» **Aim of the task**
From the entries below, report how many lines contain the string "FORGOT". Only the number is wanted.

» **Provided material**
————

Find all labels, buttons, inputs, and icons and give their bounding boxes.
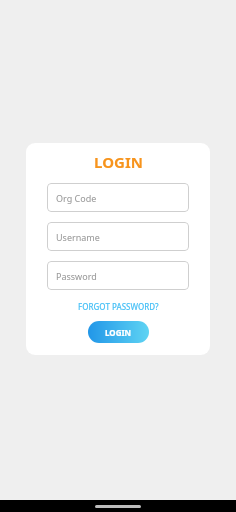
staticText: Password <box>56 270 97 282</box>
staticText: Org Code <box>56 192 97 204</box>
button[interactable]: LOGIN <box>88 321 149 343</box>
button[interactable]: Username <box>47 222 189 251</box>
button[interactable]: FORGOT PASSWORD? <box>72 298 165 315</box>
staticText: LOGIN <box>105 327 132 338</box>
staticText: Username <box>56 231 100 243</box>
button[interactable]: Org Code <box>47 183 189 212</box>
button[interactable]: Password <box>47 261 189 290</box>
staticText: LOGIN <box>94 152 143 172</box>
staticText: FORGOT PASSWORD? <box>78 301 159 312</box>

————

» **Output**
2